»Je ne vous parle pas du café, des limons, des grenades, des oranges, des ananas, et de mille fruits délicieux qui viennent là sans culture comme dans le Paradis terrestre, je ne dis rien non plus de ces liqueurs des Iles, dont on fait tant de cas, et qui sont si agréables, que, sauf votre respect, il semble, en les buvant, que le bon Dieu et les anges vous pissent dans la bouche.
»Si je m'adressais à des femmes ou à des enfants, je pourrais leur vanter toutes ces friandises; mais je m'explique devant des hommes.
»Fils de famille, je n'ignore pas les efforts que font ordinairement les parents pour détourner les jeunes gens de la voie qui doit les conduire à la fortune; mais soyez plus raisonnables que les papas et surtout que les mamans.
»Ne les écoutez-pas, quand ils vous diront que les Sauvages mangent les Européens à la croque-au-sel: tout cela était bon au temps de Christophe Colomb, ou de Robinson Crusoé.
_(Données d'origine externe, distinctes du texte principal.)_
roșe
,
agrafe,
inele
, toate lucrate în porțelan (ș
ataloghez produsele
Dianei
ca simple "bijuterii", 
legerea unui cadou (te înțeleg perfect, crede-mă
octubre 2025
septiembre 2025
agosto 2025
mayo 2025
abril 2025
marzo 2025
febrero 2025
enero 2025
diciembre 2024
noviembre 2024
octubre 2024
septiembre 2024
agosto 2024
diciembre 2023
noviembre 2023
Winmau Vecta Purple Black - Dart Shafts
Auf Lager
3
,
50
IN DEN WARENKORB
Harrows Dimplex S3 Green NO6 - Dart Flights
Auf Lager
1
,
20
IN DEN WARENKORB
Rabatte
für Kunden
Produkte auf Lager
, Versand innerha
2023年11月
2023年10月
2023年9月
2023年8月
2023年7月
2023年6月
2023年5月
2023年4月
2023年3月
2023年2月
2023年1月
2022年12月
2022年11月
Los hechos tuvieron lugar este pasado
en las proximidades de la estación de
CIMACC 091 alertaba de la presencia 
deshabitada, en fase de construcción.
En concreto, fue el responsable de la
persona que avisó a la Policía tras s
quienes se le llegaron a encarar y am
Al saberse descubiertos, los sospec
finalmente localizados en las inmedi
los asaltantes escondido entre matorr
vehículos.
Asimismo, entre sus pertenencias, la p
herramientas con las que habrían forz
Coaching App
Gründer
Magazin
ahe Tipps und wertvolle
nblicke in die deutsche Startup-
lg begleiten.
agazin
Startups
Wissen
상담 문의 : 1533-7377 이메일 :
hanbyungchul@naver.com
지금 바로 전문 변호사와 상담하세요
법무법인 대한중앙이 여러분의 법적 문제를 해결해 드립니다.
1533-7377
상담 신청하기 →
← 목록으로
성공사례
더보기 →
»Ne les écoutez-pas, quand ils vous feront un monstre de la fièvre jaune; la fièvre jaune? eh! messieurs, si elle était aussi terrible qu'on le prétend, il n'y aurait que des hôpitaux dans le pays: et Dieu sait qu'il n'y en a pas un seul?
»Sans doute on vous fera encore peur du climat, je suis trop franc pour ne pas en convenir: le climat est très chaud, mais la nature s'est montrée si prodigue de rafraîchissements, qu'en vérité il faut y faire attention pour s'en apercevoir.
»On vous effraiera de la piqûre des maringouins, de la morsure des serpents à sonnettes. Rassurez-vous; n'avez-vous pas vos esclaves toujours prêts à chasser les uns? quant aux autres, ne font-ils pas du bruit tout exprès pour vous avertir?
»On vous fera des contes sur les naufrages. Apprenez que j'ai traversé les mers cinquante-sept fois; que j'ai vu et revu le bon homme tropique; que je me soucie d'aller d'un pôle à l'autre comme d'avaler un verre d'eau, et que sur l'Océan où il n'y a ni trains de bois, ni nourrices, je me crois plus en sûreté à bord d'un vaisseau de 74, que dans les casemates du coche d'Auxerre, ou sur la galliote qui va de Paris à Saint-Cloud. En voilà bien assez pour dissiper vos craintes. Je pourrais ajouter au tableau de ces agréments;... je pourrais vous entretenir de la chasse, de la pêche: figurez-vous des forêts où le gibier est si confiant, qu'il ne songe pas même à prendre la fuite, et si timide, qu'il suffit de crier un peu fort pour le faire tomber; imaginez des fleuves et des lacs où le poisson est si abondant, qu'il les fait déborder. Tout cela est merveilleux, tout cela est vrai.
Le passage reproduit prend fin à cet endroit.